Article 3 : En l’absence de départ volontaire des intéressés dans le délai imparti, le préfet de la Loire-Atlantique pourra faire procéder à leur expulsion et à l’évacuation de leurs biens, par les moyens légaux de son choix, aux frais, risques et périls des intéressés, au besoin avec le concours de la force publique.
Article 4 : Les conclusions de Mme J… I… et de M. B… D… présentées sur le fondement des articles L. 761-1 du code de justice administrative et 37 de la loi du 10 juillet 1991 sont rejetées.

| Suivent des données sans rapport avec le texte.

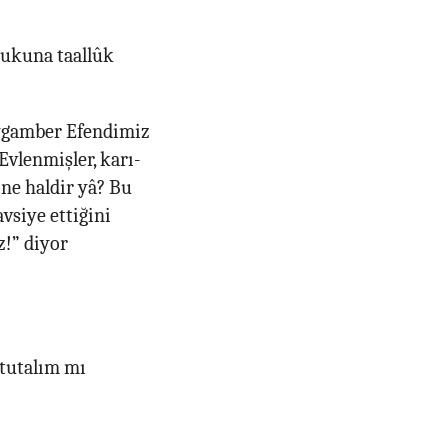
kukuna taallûk
Peygamber Efendimiz
Evlenmişler, karı-
 ne haldir yâ? Bu
vsiye ettiğini
z!” diyor
 tutalım mı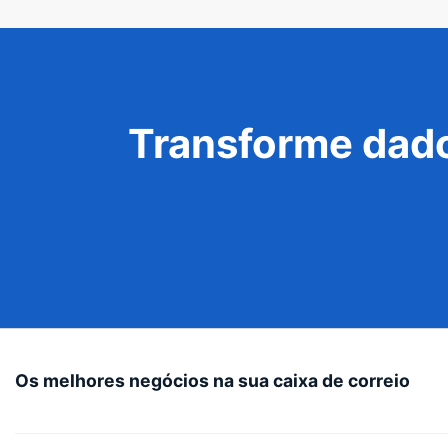
Transforme dado
Os melhores negócios na sua caixa de correio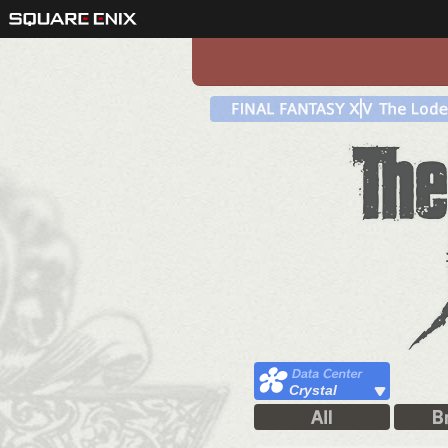
Crystal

Article 5 : La présente ordonnance sera notifiée au ministre de l’intérieur, à Mme J… I…, à M. B… D… et à Me Dahani.
Copie sera en outre adressée au préfet de la Loire-Atlantique.
Fait à Nantes, le 19 mai 2026.
Le juge des référés,
Y. Marowski
La greffière,
A.L. Bouilland
La République mande et ordonne au ministre de l’intérieur en ce qui le concerne ou à tous commissaires de justice à ce requis en ce qui concerne les voies de droit commun contre les parties privées, de pourvoir à l’exécution de la présente décision.